Page images and extracted text
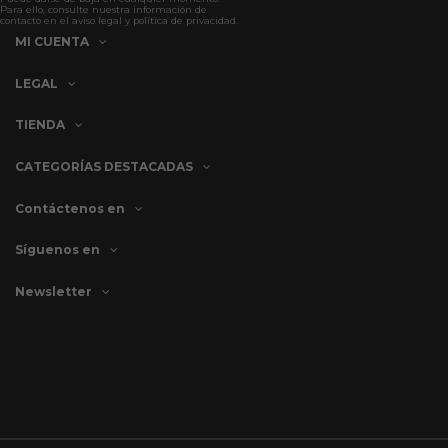
Para ello, consulte nuestra información de
contacto en el aviso legal y política de privacidad.
MI CUENTA
LEGAL
TIENDA
CATEGORÍAS DESTACADAS
Contáctenos en
Síguenos en
Newsletter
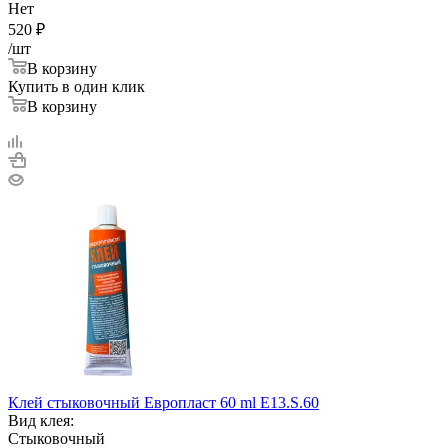
Нет
520
₽
/шт
В корзину
Купить в один клик
В корзину
Клей стыковочный Европласт 60 ml E13.S.60
Вид клея:
Стыковочный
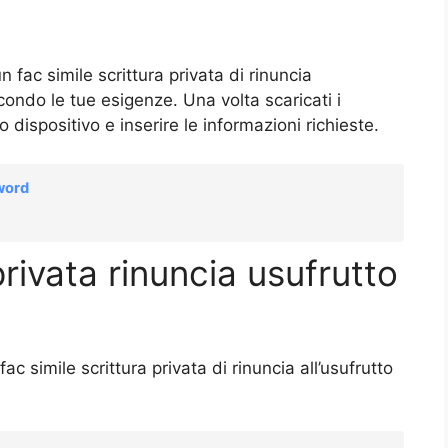
n fac simile scrittura privata di rinuncia
condo le tue esigenze. Una volta scaricati i
 dispositivo e inserire le informazioni richieste.
 word
privata rinuncia usufrutto
c simile scrittura privata di rinuncia all’usufrutto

PROMPT> The response should contain every record above exactly as written, and none of the pictures.

WRITTEN REPLY>
Para ello, consulte nuestra información de
contacto en el aviso legal y política de privacidad.
MI CUENTA
LEGAL
TIENDA
CATEGORÍAS DESTACADAS
Contáctenos en
Síguenos en
Newsletter
Нет
520
₽
/шт
В корзину
Купить в один клик
В корзину
Клей стыковочный Европласт 60 ml E13.S.60
Вид клея:
Стыковочный
n fac simile scrittura privata di rinuncia
condo le tue esigenze. Una volta scaricati i
 dispositivo e inserire le informazioni richieste.
 word
privata rinuncia usufrutto
c simile scrittura privata di rinuncia all’usufrutto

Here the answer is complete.